Nous, les travailleurs chinois venus en France pour nous assimiler votre science et ce qu'il y a de plus humain, de plus fécond dans vos méthodes occidentales, nous travaillons de tout notre cœur à vous connaître. Connaissez-nous à votre tour et luttez contre les intérêts égoïstes, les préjugés et aussi l'indifférence de votre peuple. Le peuple chinois aime sa terre natale, la civilisation dont il a hérité ; il est reconnaissant à ses pères de ce qu'ils ont fait pour lui, mais il est, de tous les peuples, celui chez lequel l'idée de patrie risque le moins de se dépraver, de se rétrécir, de se changer en un nationalisme hostile, dressé contre les autres patries, les autres races. Le Chinois, homme comme vous, avec deux yeux pour regarder et observer, deux oreilles pour entendre et écouter, un nez pour sentir, une bouche pour parler et discuter, un cerveau comme le vôtre pour penser à la liberté et deux mains pour travailler, pour produire, pour édifier la solidarité mondiale, un cœur pour aimer ses frères et la justice, est en même temps le plus pacifique des êtres.

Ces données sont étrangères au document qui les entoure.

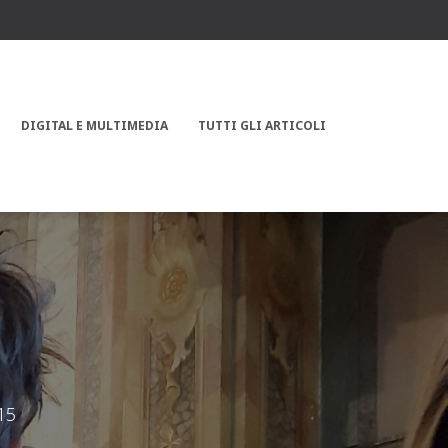
DIGITAL E MULTIMEDIA
TUTTI GLI ARTICOLI
15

Oui peut-être, les Chinois sont-ils plus pacifiques que vous. Ayant souffert cruellement de la guerre pendant des milliers d'années, ils ont appris à la détester. Leur philosophie, leur poésie respirent l'amour de la paix et réprouvent la violence, les appétits de conquêtes. Au moins, autant que vos ouvriers, vos paysans, ils se refusent à quitter leurs femmes aimantes, leurs enfants caressants, leurs chers parents devenus vieux, à partir, abandonnant leurs industries et leurs cultures, pour prendre part à des massacres dont on ignore le pourquoi. Ils veulent garder leur corps intact, sans mutilations qui les obligent à vivre en parasites du travail de leurs frères.

Cependant, si l'Europe capitaliste, à laquelle vous n'aurez pas su faire obstacle, les envahit, prétend les réduire en esclavage, ils seront bien obligés de se défendre. Faites donc votre devoir, frères ouvriers de France ; ne permettez pas à votre capitalisme de venir nous exploiter ou, si nous lui résistons, nous tuer en se servant de votre machinisme perfectionné. Accomplissez donc votre devoir envers l'humanité, notre mère commune. Luttez contre vos ennemis qui sont les nôtres. Aimons-nous. Vive la solidarité internationale !

Je sais que vous voulez supprimer la guerre, mais songez que, pour y arriver, il faut lutter pour nous libérer tous à la fois, pour nous protéger contre la menace terrible d'une guerre d'extermination et contre l'asservissement ou l'appauvrissement universels. Et, pour cela, nous devons faire cause commune contre trois ennemis : la réaction chinoise, l'impérialisme japonais et les capitalismes occidental et américain.

Notes

1 Translittération plus commune aujourd'hui (2012) : Changxindian.